An excerpt from my script review for You Should Have Left which will be available 06/22/20:

3.) Quality of Characters

Two layers of tension.

We have the obvious horror layer from above, that again worked really well because we didn’t know what was happening, but there’s also the underlying relationship between Theo and Susanna.

I’m not going to spoil anything here because I really believe writers should check out this sort of project, but let’s just say Theo has a dark past that everyone seems to know but us.

He’s also married to a successful and attractive actress half his age, and one that seems to be on her phone texting quite a bit.

This situation plays nasty little tricks with his mind, even before they arrive in the Welsh countryside.

All of this makes for a better story because it’s an interweaving layer of friction of both A and B stories (to put it simply).

You can tell Theo is really trying, but an insecure lover is an insecure lover so any instance he catches her texting when he’s not around throws up warning signs.

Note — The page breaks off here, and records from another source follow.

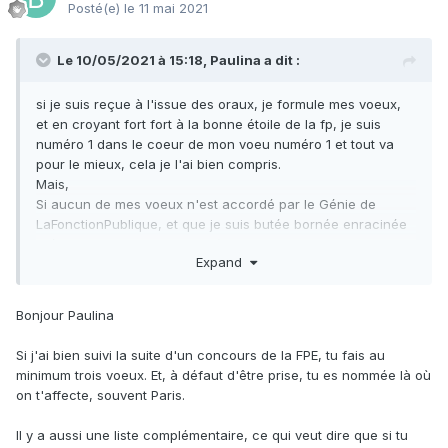
Posté(e)
le 11 mai 2021
Le 10/05/2021 à 15:18, Paulina a dit :
si je suis reçue à l'issue des oraux, je formule mes voeux,
et en croyant fort fort à la bonne étoile de la fp, je suis
numéro 1 dans le coeur de mon voeu numéro 1 et tout va
pour le mieux, cela je l'ai bien compris.
Mais,
Si aucun de mes voeux n'est accordé par le Génie de
LaFonctionPublique, et que je suis butée bornée enracinée
irréductible et que je refuse (j'ai bien compris dans les
Expand
posts du forum que c'était fort déconseillé, mais
imaginons), alors je perds cette chose qui s'appelle "le
bénéfice du concours" ? c'est bien cela ?
Bonjour Paulina
Si j'ai bien suivi la suite d'un concours de la FPE, tu fais au
minimum trois voeux. Et, à défaut d'être prise, tu es nommée là où
on t'affecte, souvent Paris.
Il y a aussi une liste complémentaire, ce qui veut dire que si tu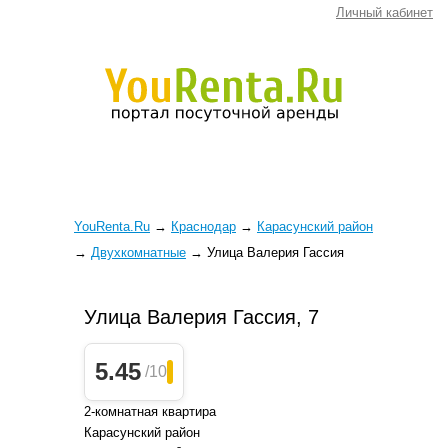
Личный кабинет
YouRenta.Ru
→
Краснодар
→
Карасунский район
→
Двухкомнатные
→
Улица Валерия Гассия
Улица Валерия Гассия, 7
5.45
/10
2-комнатная квартира
Карасунский район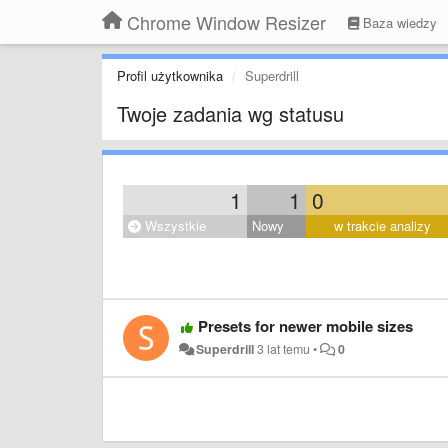
Chrome Window Resizer
Baza wiedzy
Profil użytkownika
Superdrill
Twoje zadania wg statusu
1
1
0
Wszystkie
Nowy
w trakcie analizy
Presets for newer mobile sizes
Superdrill
3 lat temu
•
0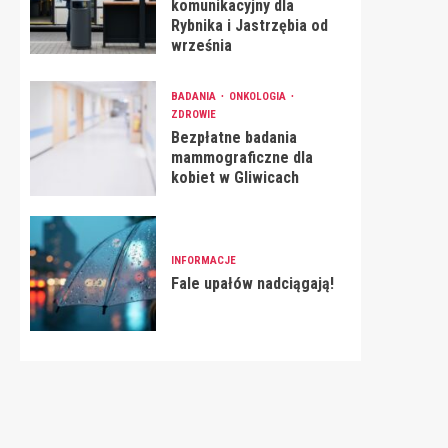
komunikacyjny dla
Rybnika i Jastrzębia od
września
BADANIA
ONKOLOGIA
ZDROWIE
Bezpłatne badania
mammograficzne dla
kobiet w Gliwicach
INFORMACJE
Fale upałów nadciągają!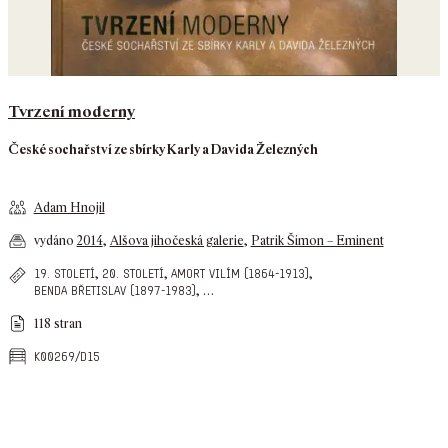
Tvrzení moderny
České sochařství ze sbírky Karly a Davida Železných
Adam Hnojil
vydáno
2014
,
Alšova jihočeská galerie
,
Patrik Šimon – Eminent
,
,
,
19. století
20. století
amort vilím (1864-1913)
,
…
benda břetislav (1897-1983)
118 stran
k00269/d15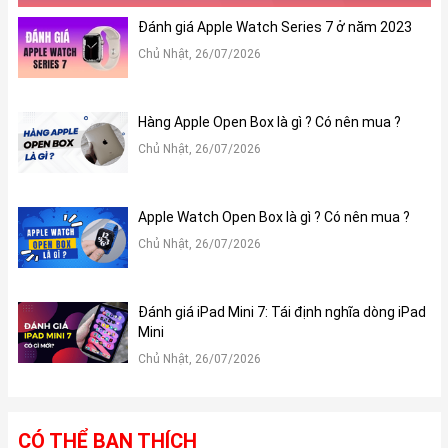
Đánh giá Apple Watch Series 7 ở năm 2023
Chủ Nhật, 26/07/2026
Hàng Apple Open Box là gì ? Có nên mua ?
Chủ Nhật, 26/07/2026
Apple Watch Open Box là gì ? Có nên mua ?
Chủ Nhật, 26/07/2026
Đánh giá iPad Mini 7: Tái định nghĩa dòng iPad
Mini
Chủ Nhật, 26/07/2026
CÓ THỂ BẠN THÍCH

That makes for serious drama when the house you rented off Airbnb is evil.

Without ruining anything, real world problems do get in the way of their relationship, but also make for a “believable” ending.

If you’re going to sit down to pen a lower budget horror thriller, which we strongly hope you’ll consider, look for ways that you can make the story stronger with these underlying relationships.

Obviously don’t make it a carbon copy of this story, but are there every day issues people deal with that will be all the worse when there’s some horror element to amplify them?